科學家們如何“復活”猛獁:一次前路漫漫的野心之旅▲因為人類影響而滅絕的動物,成為了復活的“明星”物種。(來源:Encyclopedia Britannica)

  研究表明,復活一隻滅絕物種的成本極高,高達數百萬美元,而目前有2萬多種生物正瀕臨滅絕,資金流動會削弱對今天瀕危動物的保護。所以不少科學家認為復活猛獁是得不償失,不如把精力放在保護現有的動物中。

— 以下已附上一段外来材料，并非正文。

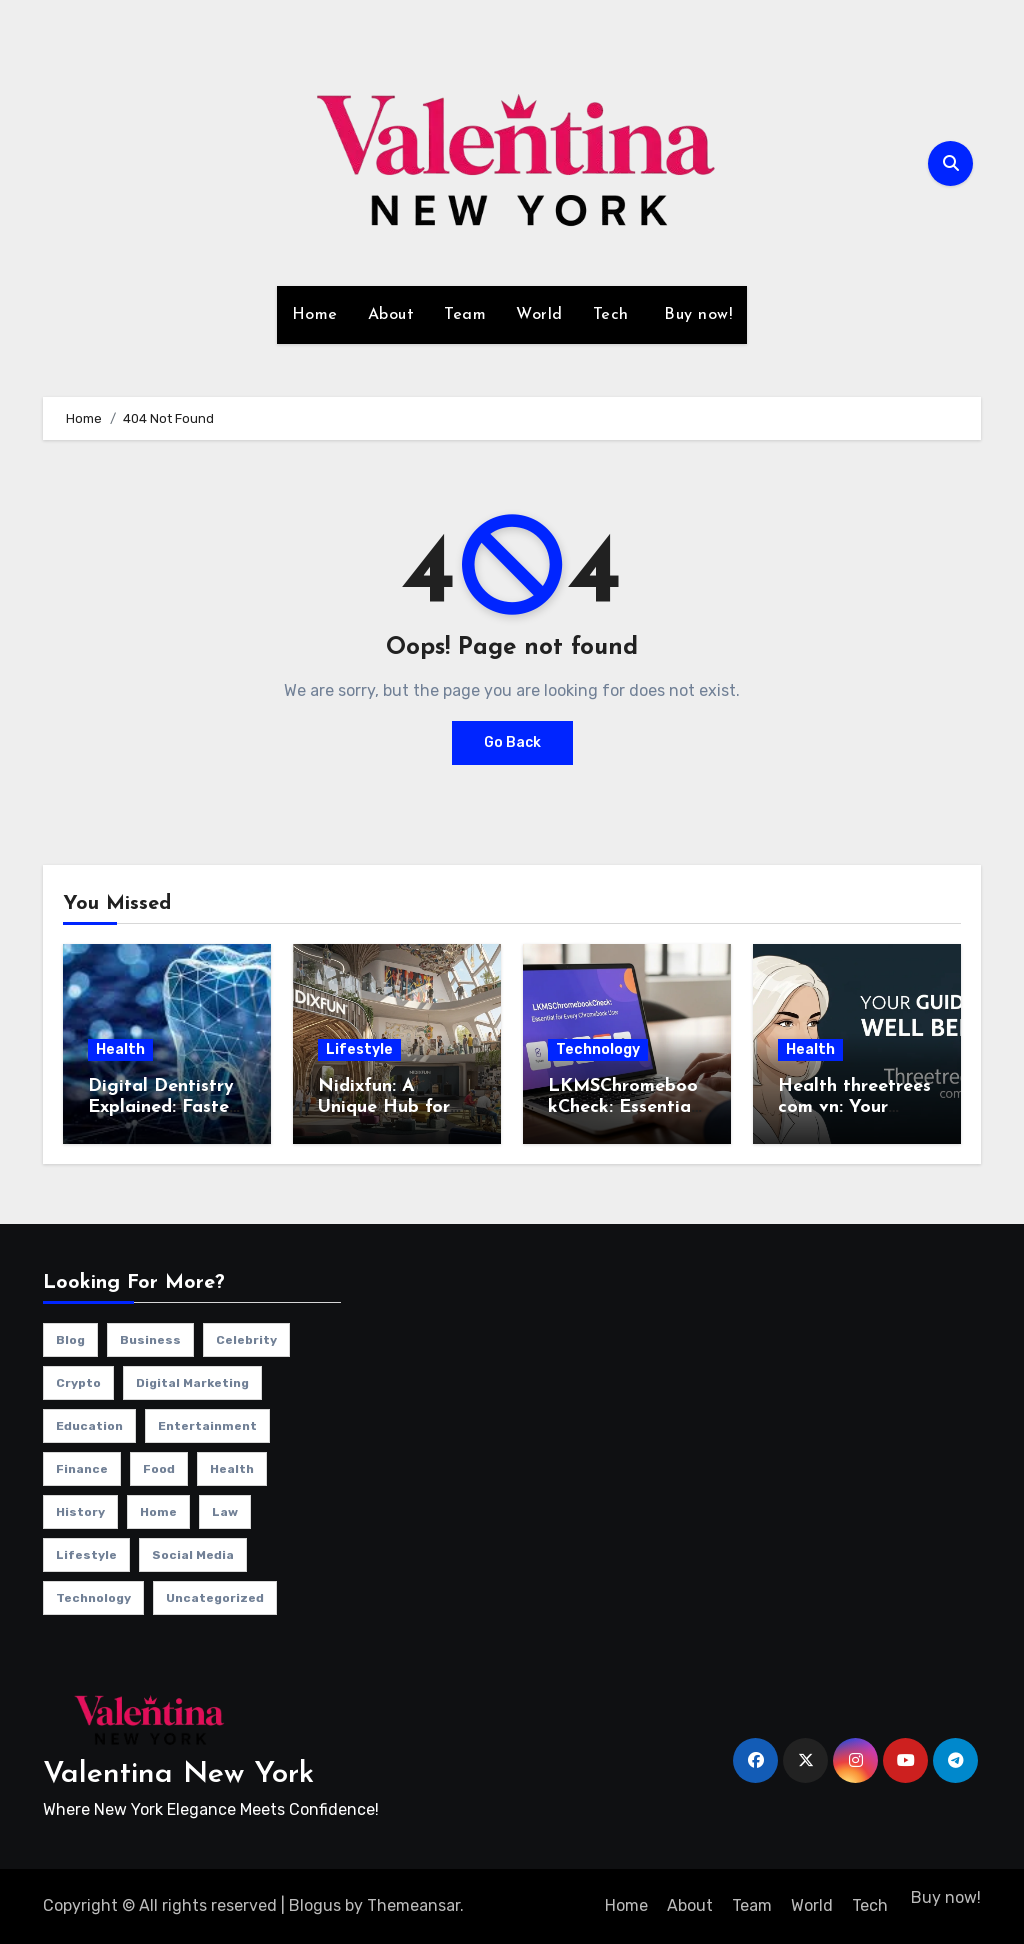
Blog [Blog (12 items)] (70, 1340)
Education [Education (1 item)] (89, 1426)
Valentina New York (178, 1774)
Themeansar (413, 1905)
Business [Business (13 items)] (150, 1340)
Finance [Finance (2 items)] (82, 1469)
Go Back (512, 742)
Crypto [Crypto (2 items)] (78, 1383)
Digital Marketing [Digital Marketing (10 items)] (192, 1383)
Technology (598, 1049)
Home (315, 315)
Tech (611, 315)
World (539, 315)
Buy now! (696, 315)
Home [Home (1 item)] (158, 1512)
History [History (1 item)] (80, 1512)
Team (465, 315)
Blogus (315, 1905)
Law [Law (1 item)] (225, 1512)
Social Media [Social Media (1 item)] (193, 1555)
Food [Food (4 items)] (159, 1469)
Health (120, 1049)
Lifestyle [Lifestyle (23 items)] (86, 1555)
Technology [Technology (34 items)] (93, 1598)
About (391, 315)
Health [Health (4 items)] (232, 1469)
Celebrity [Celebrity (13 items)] (246, 1340)
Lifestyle (359, 1049)
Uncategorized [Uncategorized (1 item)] (215, 1598)
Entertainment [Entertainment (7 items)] (207, 1426)
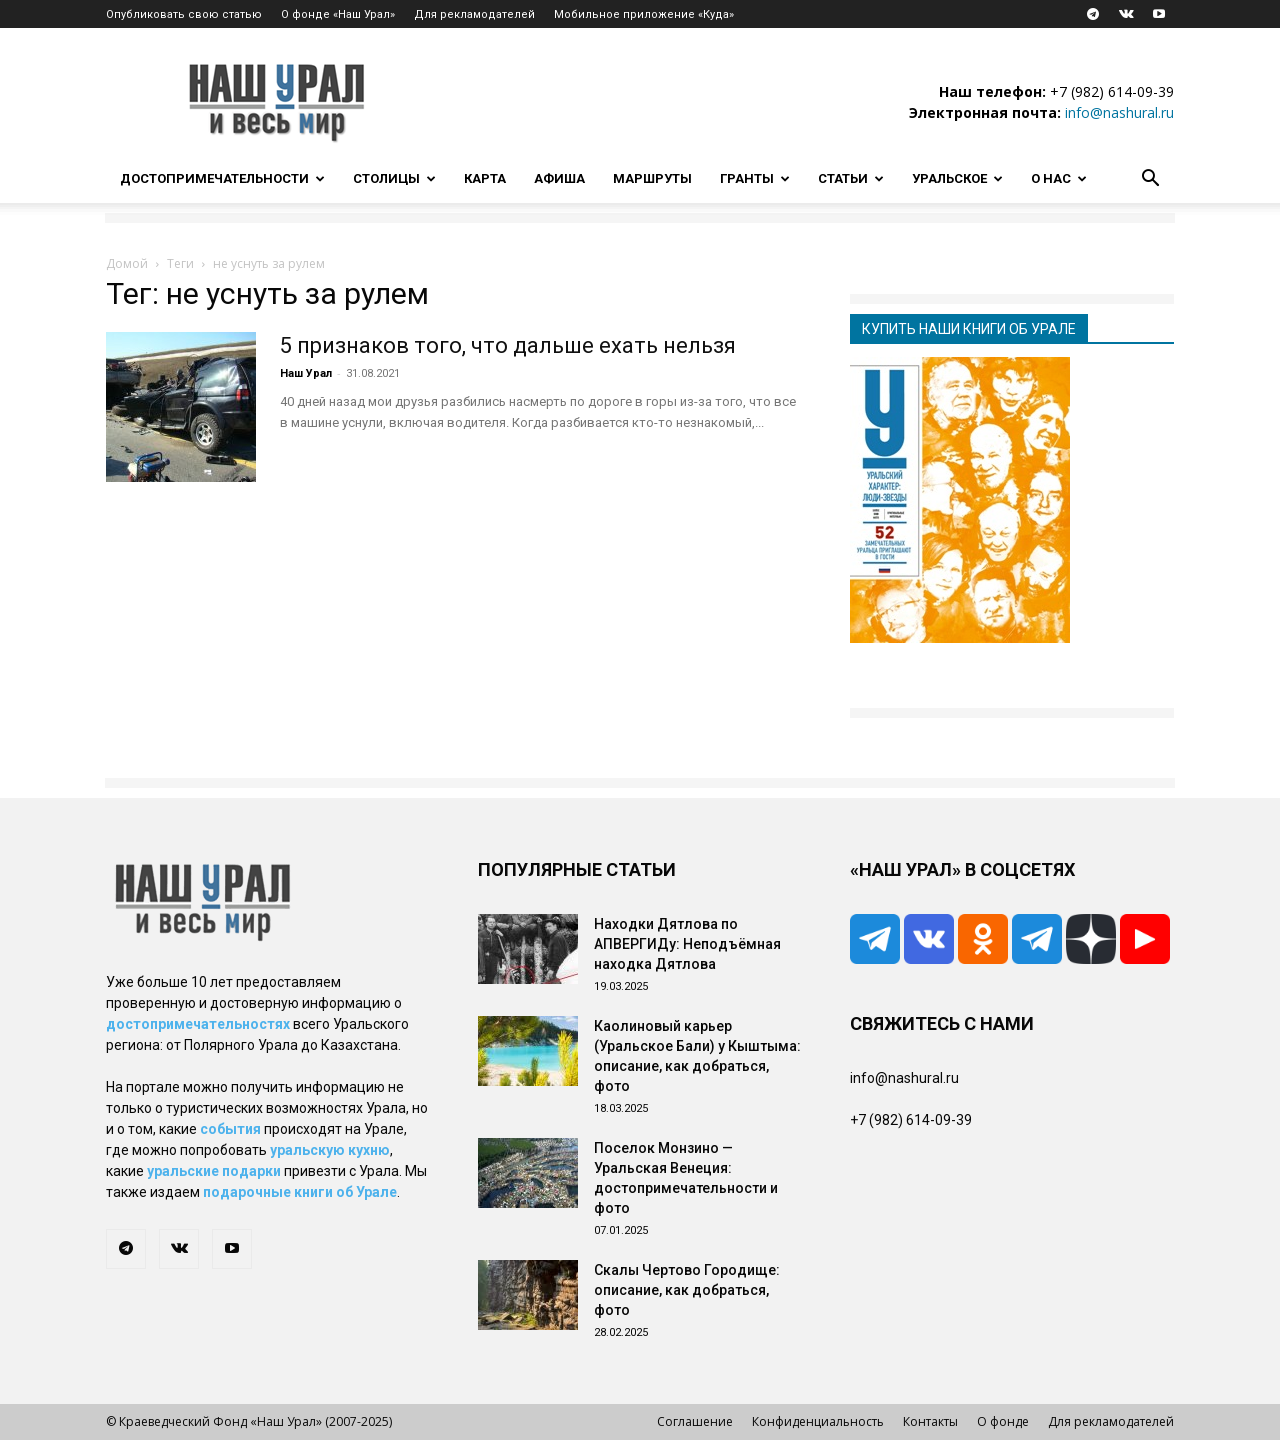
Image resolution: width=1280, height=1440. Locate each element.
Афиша (559, 178)
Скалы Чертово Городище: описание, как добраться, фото (687, 1290)
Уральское (957, 178)
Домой (127, 263)
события (230, 1129)
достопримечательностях (198, 1024)
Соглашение (695, 1421)
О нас (1059, 178)
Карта (485, 178)
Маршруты (652, 178)
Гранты (755, 178)
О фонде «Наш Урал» (338, 14)
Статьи (851, 178)
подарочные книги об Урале (300, 1192)
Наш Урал (306, 373)
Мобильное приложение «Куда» (644, 14)
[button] (1150, 180)
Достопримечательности (222, 178)
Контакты (930, 1421)
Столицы (394, 178)
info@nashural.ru (1119, 112)
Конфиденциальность (818, 1421)
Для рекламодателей (474, 14)
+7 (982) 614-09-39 (1112, 91)
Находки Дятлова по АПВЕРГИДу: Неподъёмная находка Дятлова (687, 944)
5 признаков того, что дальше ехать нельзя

  如果復活出來的動物並不能適合野外生存,只能供人觀賞,甚至只能待在恆溫箱中,它的命運仍然是滅絕。復活了滅絕生物可能會把原始共生的寄生蟲也同時帶過來,而這些影響完全未知。復活的動物會不會成為新的入侵物種等等不可控的因素,讓很多科學家對“復活”持否定態度。

  在支持者中,因為猛獁象等滅絕物種有很大的原因是人類的行為導致滅絕,他們認為再讓它們重生是人類的義務。他們相信復活動物有望豐富地球的生物多樣性,甚至能恢復某些被破壞的生態環境——正如丘奇所設想的。

  在掌握了“復活”猛獁技術後,尤其是基因編輯方面,科學家可以也許能復活更多的物種,同時也可能把相關的技術施於人類,又帶了一系列倫理問題——我們會打造完美人類嗎?

  雖然有如此之多難以回答的問題,但幾乎沒有人否認胚胎移植和基因編輯在醫學上巨大的潛力。科學家對於猛獁復活的努力,更像在秀出人類在生物技術的“肌肉”,無論支持還是反對,我們正在挑戰生物學的極限。